*MATERIALS PROVIDED*
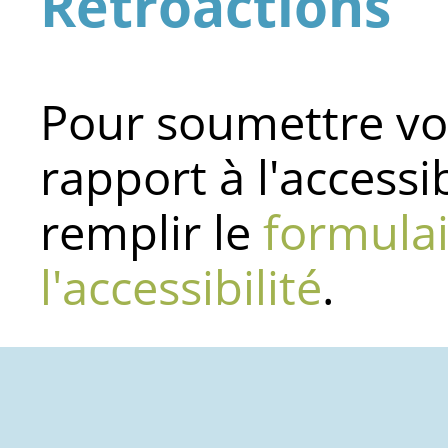
Rétroactions
Pour soumettre v
rapport à l'accessib
remplir le
formulai
l'accessibilité
.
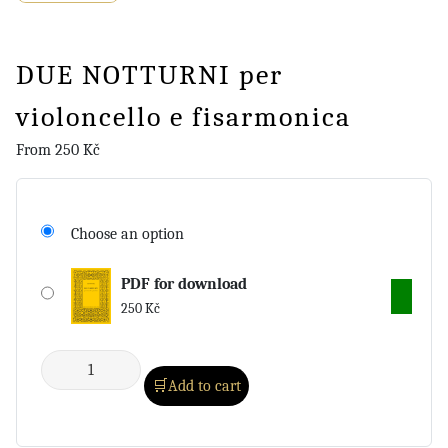
DUE NOTTURNI per
violoncello e fisarmonica
From
250
Kč
Choose an option
PDF for download
250
Kč
Add to cart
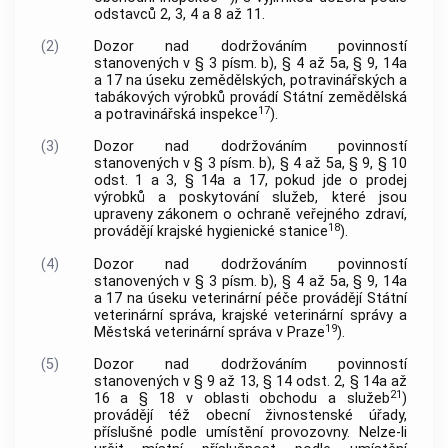
odstavců 2, 3, 4 a 8 až 11.
(2)
Dozor nad dodržováním povinností
stanovených v § 3 písm. b), § 4 až 5a, § 9, 14a
a 17 na úseku zemědělských, potravinářských a
tabákových výrobků provádí Státní zemědělská
17
a potravinářská inspekce
).
(3)
Dozor nad dodržováním povinností
stanovených v § 3 písm. b), § 4 až 5a, § 9, § 10
odst. 1 a 3, § 14a a 17, pokud jde o prodej
výrobků a poskytování služeb, které jsou
upraveny zákonem o ochraně veřejného zdraví,
18
provádějí krajské hygienické stanice
).
(4)
Dozor nad dodržováním povinností
stanovených v § 3 písm. b), § 4 až 5a, § 9, 14a
a 17 na úseku veterinární péče provádějí Státní
veterinární správa, krajské veterinární správy a
19
Městská veterinární správa v Praze
).
(5)
Dozor nad dodržováním povinností
stanovených v § 9 až 13, § 14 odst. 2, § 14a až
21
16 a § 18 v oblasti obchodu a služeb
)
provádějí též obecní živnostenské úřady,
příslušné podle umístění provozovny. Nelze-li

*WORK TO BE COMPLETED*
With the line containing "výrobků a poskytování služeb, které jsou" as the start and the last line of the listing as the end, restate that stretch word for word and nothing else.

*ANSWER TO THE PROBLEM*
výrobků a poskytování služeb, které jsou
upraveny zákonem o ochraně veřejného zdraví,
18
provádějí krajské hygienické stanice
).
(4)
Dozor nad dodržováním povinností
stanovených v § 3 písm. b), § 4 až 5a, § 9, 14a
a 17 na úseku veterinární péče provádějí Státní
veterinární správa, krajské veterinární správy a
19
Městská veterinární správa v Praze
).
(5)
Dozor nad dodržováním povinností
stanovených v § 9 až 13, § 14 odst. 2, § 14a až
21
16 a § 18 v oblasti obchodu a služeb
)
provádějí též obecní živnostenské úřady,
příslušné podle umístění provozovny. Nelze-li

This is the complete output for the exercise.